Repotting guide
When & how to repot Hamburg Parsley (Petroselinum crispum var. tuberosum)
Also called Hamburg parsley, turnip-rooted parsley, root parsley.
More about hamburg parsley
About Hamburg Parsley
Petroselinum crispum var. tuberosum · also called Hamburg parsley, turnip-rooted parsley · edible
Hamburg parsley is a hardy biennial grown for its swollen, parsnip-like white taproot as well as edible parsley-flavored leaves. It needs deep, loose, fertile soil and a long, cool season to size up roots, which sweeten after frost. Sun to part shade and steady moisture give the best yields.
Mature size: Foliage 30-40 cm tall; the harvested taproot reaches 15-30 cm long and 3-6 cm across at the shoulder.
Watch for — Forked or split roots: Stones, fresh manure, compacted soil, or uneven watering cause roots to fork and crack. Cultivate deeply, remove stones, and keep moisture steady through the season.
How to tell hamburg parsley needs repotting
Repotting on a calendar is less reliable than reading the plant.
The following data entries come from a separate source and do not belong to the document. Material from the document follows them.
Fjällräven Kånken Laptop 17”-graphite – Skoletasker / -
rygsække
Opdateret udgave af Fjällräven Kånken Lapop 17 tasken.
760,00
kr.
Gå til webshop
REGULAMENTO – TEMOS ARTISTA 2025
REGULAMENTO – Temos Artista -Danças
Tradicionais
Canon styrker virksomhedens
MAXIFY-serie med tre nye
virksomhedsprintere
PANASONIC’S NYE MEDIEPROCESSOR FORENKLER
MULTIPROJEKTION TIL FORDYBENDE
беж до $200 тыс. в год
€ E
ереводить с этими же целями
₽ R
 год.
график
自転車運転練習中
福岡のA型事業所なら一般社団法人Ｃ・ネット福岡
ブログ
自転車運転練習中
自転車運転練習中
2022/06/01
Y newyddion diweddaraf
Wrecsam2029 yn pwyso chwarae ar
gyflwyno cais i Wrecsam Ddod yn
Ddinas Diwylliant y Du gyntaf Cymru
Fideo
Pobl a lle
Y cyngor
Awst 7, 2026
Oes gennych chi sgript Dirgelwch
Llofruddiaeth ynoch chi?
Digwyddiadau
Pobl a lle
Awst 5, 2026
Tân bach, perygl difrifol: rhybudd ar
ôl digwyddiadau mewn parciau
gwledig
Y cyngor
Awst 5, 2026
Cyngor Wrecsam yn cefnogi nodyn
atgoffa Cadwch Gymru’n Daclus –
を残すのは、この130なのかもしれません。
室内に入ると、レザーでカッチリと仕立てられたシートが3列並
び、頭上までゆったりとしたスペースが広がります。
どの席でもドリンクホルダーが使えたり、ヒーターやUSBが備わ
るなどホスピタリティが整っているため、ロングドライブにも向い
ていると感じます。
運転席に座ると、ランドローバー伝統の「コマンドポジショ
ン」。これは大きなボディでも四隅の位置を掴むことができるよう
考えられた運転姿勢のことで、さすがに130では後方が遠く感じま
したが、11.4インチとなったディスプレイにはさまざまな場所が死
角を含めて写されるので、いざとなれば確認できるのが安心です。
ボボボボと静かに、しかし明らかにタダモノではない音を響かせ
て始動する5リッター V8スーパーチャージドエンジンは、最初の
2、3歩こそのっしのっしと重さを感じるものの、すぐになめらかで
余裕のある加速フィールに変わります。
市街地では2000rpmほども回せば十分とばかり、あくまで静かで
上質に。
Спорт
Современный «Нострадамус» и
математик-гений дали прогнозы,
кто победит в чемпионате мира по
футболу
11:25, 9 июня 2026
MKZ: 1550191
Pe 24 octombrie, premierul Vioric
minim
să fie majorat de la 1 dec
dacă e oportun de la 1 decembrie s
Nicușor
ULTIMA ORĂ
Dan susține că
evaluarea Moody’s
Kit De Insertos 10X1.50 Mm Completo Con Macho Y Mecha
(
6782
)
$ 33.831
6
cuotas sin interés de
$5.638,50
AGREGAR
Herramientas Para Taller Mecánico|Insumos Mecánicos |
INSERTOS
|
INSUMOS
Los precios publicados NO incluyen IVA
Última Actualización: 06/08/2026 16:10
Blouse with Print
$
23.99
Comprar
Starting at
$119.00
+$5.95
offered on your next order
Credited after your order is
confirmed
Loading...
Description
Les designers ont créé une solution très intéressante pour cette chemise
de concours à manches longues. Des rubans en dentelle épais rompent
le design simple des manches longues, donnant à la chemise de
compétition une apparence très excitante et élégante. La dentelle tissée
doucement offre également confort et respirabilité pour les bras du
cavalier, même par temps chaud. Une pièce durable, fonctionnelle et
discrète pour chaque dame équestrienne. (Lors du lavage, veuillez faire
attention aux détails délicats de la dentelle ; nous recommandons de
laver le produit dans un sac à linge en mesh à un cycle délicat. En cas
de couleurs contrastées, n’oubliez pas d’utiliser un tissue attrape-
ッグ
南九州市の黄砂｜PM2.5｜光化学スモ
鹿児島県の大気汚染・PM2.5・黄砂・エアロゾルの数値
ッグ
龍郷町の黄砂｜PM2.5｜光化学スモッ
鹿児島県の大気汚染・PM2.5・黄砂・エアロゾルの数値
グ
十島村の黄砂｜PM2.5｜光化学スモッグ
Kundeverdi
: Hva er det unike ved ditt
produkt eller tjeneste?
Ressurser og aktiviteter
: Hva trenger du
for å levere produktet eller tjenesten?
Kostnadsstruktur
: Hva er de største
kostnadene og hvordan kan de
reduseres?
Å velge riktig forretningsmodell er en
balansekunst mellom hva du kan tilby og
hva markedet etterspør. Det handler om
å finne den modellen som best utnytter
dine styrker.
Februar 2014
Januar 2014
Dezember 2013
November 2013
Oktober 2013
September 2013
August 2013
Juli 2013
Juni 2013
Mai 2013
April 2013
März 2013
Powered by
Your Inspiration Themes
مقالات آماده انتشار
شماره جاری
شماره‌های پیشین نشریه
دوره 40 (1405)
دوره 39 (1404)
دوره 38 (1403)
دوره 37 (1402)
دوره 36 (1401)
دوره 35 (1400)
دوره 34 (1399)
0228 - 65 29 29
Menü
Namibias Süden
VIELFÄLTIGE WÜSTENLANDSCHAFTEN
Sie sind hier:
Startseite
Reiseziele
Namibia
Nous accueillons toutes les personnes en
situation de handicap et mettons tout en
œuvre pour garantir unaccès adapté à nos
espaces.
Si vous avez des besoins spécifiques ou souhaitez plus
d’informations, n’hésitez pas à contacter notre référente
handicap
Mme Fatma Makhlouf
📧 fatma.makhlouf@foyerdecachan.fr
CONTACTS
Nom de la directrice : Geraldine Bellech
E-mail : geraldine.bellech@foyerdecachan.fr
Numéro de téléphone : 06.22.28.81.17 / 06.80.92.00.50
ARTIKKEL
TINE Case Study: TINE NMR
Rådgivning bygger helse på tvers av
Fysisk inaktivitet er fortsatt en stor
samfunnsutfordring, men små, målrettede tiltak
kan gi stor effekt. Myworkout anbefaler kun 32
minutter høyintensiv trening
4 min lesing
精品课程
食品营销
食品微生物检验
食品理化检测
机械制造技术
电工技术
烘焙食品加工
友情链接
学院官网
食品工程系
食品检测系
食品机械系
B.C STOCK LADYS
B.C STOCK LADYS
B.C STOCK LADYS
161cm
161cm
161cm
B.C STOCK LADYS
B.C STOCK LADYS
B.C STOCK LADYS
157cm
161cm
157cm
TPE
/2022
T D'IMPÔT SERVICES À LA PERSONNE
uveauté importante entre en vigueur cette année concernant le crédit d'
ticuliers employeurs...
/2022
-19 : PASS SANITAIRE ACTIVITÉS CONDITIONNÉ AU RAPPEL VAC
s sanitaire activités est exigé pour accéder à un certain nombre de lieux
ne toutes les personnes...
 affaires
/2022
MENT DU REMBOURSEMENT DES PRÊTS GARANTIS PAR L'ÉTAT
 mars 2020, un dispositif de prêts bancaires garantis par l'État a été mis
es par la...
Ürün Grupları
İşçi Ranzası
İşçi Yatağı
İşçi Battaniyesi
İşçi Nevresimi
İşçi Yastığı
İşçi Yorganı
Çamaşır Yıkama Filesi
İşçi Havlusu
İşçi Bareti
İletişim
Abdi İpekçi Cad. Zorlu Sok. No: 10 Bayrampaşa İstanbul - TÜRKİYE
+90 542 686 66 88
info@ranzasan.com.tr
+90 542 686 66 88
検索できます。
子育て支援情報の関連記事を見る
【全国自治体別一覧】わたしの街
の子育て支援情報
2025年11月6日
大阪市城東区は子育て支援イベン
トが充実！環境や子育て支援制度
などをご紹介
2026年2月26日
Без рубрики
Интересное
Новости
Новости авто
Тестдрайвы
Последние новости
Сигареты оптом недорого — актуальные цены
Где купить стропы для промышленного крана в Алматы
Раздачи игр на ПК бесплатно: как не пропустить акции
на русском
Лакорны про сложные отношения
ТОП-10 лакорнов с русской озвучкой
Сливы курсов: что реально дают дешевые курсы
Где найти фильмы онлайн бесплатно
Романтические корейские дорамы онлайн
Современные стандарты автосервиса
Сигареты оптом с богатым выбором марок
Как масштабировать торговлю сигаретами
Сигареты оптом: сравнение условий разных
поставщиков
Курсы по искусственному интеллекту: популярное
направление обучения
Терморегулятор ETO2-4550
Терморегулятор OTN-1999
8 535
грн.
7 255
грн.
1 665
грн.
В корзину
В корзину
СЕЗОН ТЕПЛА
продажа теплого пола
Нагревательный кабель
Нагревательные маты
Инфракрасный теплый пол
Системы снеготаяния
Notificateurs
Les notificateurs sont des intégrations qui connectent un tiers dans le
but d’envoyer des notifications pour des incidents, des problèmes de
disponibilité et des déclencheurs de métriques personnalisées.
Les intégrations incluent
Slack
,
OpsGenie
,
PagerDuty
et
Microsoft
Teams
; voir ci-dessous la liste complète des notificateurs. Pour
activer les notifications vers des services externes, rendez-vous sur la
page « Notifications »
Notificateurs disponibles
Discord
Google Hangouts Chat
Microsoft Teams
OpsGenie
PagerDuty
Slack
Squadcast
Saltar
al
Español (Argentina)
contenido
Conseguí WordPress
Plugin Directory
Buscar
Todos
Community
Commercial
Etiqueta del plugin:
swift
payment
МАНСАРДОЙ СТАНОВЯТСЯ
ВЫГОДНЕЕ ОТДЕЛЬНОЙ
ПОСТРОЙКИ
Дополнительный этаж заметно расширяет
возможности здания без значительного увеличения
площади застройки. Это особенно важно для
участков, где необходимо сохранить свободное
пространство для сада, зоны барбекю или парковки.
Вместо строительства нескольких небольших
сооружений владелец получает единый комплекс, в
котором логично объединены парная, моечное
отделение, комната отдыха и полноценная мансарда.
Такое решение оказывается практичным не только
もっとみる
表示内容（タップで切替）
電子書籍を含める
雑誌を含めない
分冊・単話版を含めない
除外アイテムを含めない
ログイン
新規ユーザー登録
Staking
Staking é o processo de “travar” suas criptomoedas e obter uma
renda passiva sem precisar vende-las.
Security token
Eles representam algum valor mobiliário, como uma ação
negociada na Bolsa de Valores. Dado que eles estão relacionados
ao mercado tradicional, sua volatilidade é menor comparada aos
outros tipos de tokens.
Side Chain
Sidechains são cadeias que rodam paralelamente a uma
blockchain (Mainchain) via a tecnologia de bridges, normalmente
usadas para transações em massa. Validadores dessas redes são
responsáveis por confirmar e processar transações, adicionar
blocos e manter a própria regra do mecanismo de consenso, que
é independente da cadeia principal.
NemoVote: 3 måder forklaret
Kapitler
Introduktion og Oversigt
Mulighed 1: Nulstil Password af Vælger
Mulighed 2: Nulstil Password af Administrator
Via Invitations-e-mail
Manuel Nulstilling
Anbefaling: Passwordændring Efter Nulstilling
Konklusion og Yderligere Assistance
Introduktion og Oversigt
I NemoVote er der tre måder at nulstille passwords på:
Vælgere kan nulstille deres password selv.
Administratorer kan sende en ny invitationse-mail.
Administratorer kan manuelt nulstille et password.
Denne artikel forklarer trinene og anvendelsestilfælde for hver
For hamburg parsley, watch for these signs:
- Roots circling the bottom of the module or pot, or poking out of the drainage holes.
- The seedling dries out within a day and growth has visibly stalled.
- Roots are white and matted in a tight spiral when you tip the plant out.
- It has outgrown its current container for the stage of the season — pot hamburg parsley on before it becomes hard root-bound.
For the underlying biology of a pot-bound root system and why it stalls a plant, see our guide to spotting and fixing a root-bound plant.
How often to repot hamburg parsley
Pot on seedlings as they grow; not a perennial repot. Hamburg Parsleyis grown for one season, so the question is really “how often to pot on” — keep moving it up before the roots circle. Biennial forming a leafy parsley rosette over a single, fleshy, tapering taproot in year one; bolts to a flowering umbel and sets seed in year two..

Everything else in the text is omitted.